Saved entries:
★ ★ ★ ★

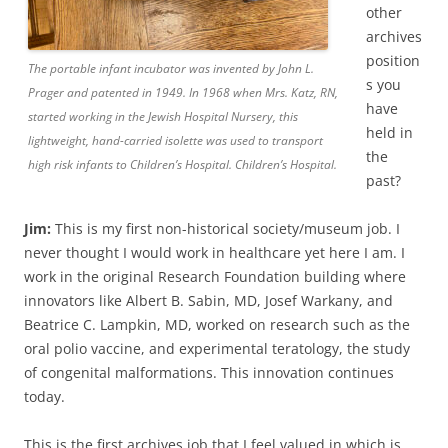
other
archives
position
The portable infant incubator was invented by John L.
s you
Prager and patented in 1949. In 1968 when Mrs. Katz, RN,
have
started working in the Jewish Hospital Nursery, this
held in
lightweight, hand-carried isolette was used to transport
the
high risk infants to Children’s Hospital. Children’s Hospital.
past?
Jim:
This is my first non-historical society/museum job. I
never thought I would work in healthcare yet here I am. I
work in the original Research Foundation building where
innovators like Albert B. Sabin, MD, Josef Warkany, and
Beatrice C. Lampkin, MD, worked on research such as the
oral polio vaccine, and experimental teratology, the study
of congenital malformations. This innovation continues
today.
This is the first archives job that I feel valued in which is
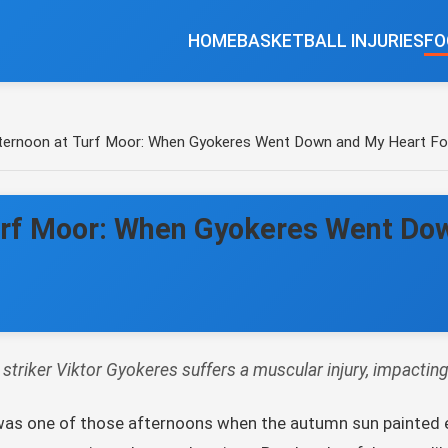
HOME
BASKETBALL INJURIES
FO
ternoon at Turf Moor: When Gyokeres Went Down and My Heart Fo
urf Moor: When Gyokeres Went Do
triker Viktor Gyokeres suffers a muscular injury, impactin
It was one of those afternoons when the autumn sun painted 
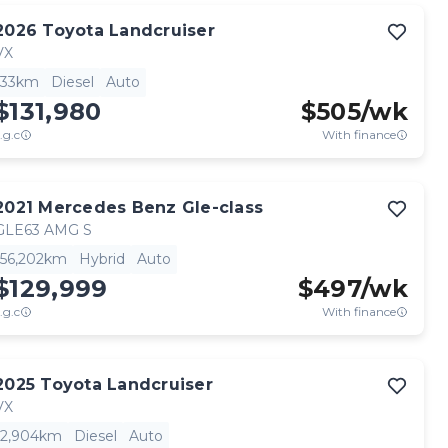
2026
Toyota
Landcruiser
VX
33km
Diesel
Auto
$131,980
$
505
/wk
.g.c
With finance
2021
Mercedes Benz
Gle-class
GLE63 AMG S
56,202km
Hybrid
Auto
$129,999
$
497
/wk
.g.c
With finance
2025
Toyota
Landcruiser
VX
2,904km
Diesel
Auto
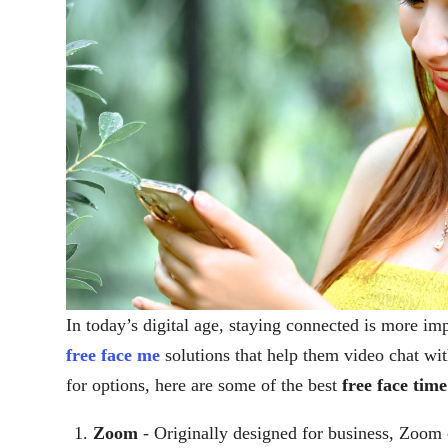
In today’s digital age, staying connected is more im
free face me
solutions that help them video chat wit
for options, here are some of the best
free face tim
Zoom
- Originally designed for business, Zoom o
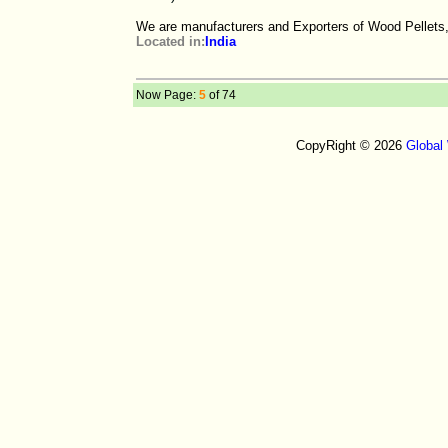
We are manufacturers and Exporters of Wood Pellets,
Located in:
India
Now Page:
5
of 74
CopyRight © 2026
Global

★ ★ ★ ★

What you are asked to do:
If a line in the entries above includes "Gyokeres", count it; report the total alone.

Solution for this exercise:
3